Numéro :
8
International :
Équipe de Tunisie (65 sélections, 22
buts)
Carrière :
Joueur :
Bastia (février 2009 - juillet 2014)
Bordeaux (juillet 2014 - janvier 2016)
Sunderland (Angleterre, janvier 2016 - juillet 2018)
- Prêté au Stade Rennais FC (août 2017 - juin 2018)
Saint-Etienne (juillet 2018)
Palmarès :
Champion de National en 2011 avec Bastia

» What you will do
Check each line of the listing above. Copy the ones with the word "janvier".

» Response to this task
Bordeaux (juillet 2014 - janvier 2016)
Sunderland (Angleterre, janvier 2016 - juillet 2018)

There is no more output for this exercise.